What you should do | Take the lines from the head of the listing through the one bearing "Veja também" and copy them exactly, leaving every picture out.

Record set |

★ ★ ★ ★ ★ ★ ★

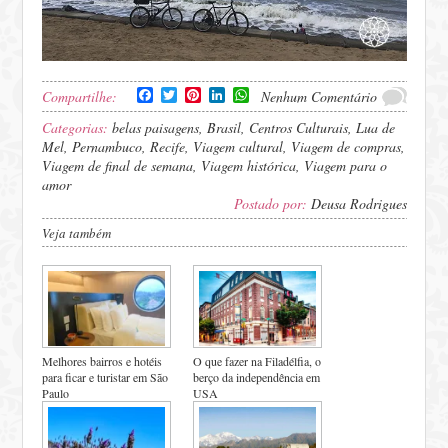
Facebook
Twitter
Pinterest
LinkedIn
WhatsApp
Compartilhe:
Nenhum Comentário
Categorias:
belas paisagens
,
Brasil
,
Centros Culturais
,
Lua de
Mel
,
Pernambuco
,
Recife
,
Viagem cultural
,
Viagem de compras
,
Viagem de final de semana
,
Viagem histórica
,
Viagem para o
amor
Postado por:
Deusa Rodrigues
Veja também
Melhores bairros e hotéis
O que fazer na Filadélfia, o
para ficar e turistar em São
berço da independência em
Paulo
USA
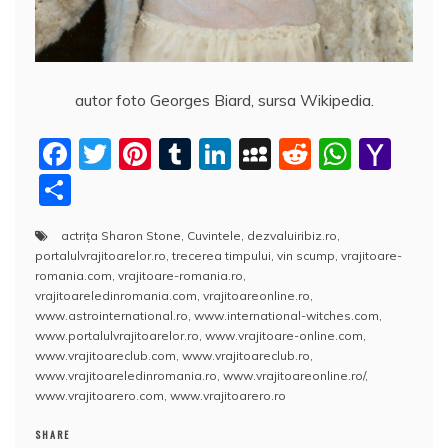
autor foto Georges Biard, sursa Wikipedia.
F
T
Pi
T
Li
M
R
W
Y
a
w
nt
u
n
y
e
h
a
P
c
itt
er
m
k
S
d
at
h
a
actriţa Sharon Stone
,
Cuvintele
,
dezvaluiribiz.ro
,
e
er
e
bl
e
p
di
s
o
rt
portalulvrajitoarelor.ro
,
trecerea timpului
,
vin scump
,
vrajitoare-
b
st
r
dI
a
t
A
o
aj
romania.com
,
vrajitoare-romania.ro
,
vrajitoareledinromania.com
,
vrajitoareonline.ro
,
o
n
c
p
M
e
www.astrointernational.ro
,
www.international-witches.com
,
o
e
p
ai
www.portalulvrajitoarelor.ro
,
www.vrajitoare-online.com
,
a
www.vrajitoareclub.com
,
www.vrajitoareclub.ro
,
k
l
z
www.vrajitoareledinromania.ro
,
www.vrajitoareonline.ro/
,
www.vrajitoarero.com
,
www.vrajitoarero.ro
ă
SHARE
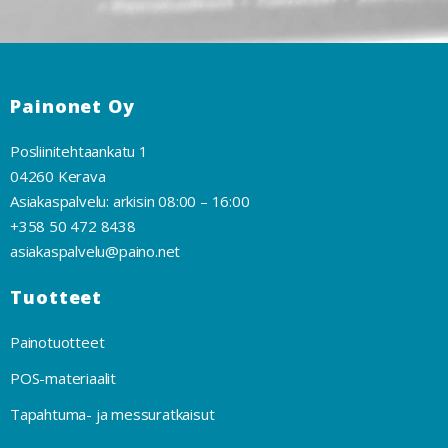
Painonet Oy
Posliinitehtaankatu 1
04260 Kerava
Asiakaspalvelu: arkisin 08:00 – 16:00
+358 50 472 8438
asiakaspalvelu@paino.net
Tuotteet
Painotuotteet
POS-materiaalit
Tapahtuma- ja messuratkaisut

★ ★ ★ ★ ★ ★ ★

Your solution |
Facebook
Twitter
Pinterest
LinkedIn
WhatsApp
Compartilhe:
Nenhum Comentário
Categorias:
belas paisagens
,
Brasil
,
Centros Culturais
,
Lua de
Mel
,
Pernambuco
,
Recife
,
Viagem cultural
,
Viagem de compras
,
Viagem de final de semana
,
Viagem histórica
,
Viagem para o
amor
Postado por:
Deusa Rodrigues
Veja também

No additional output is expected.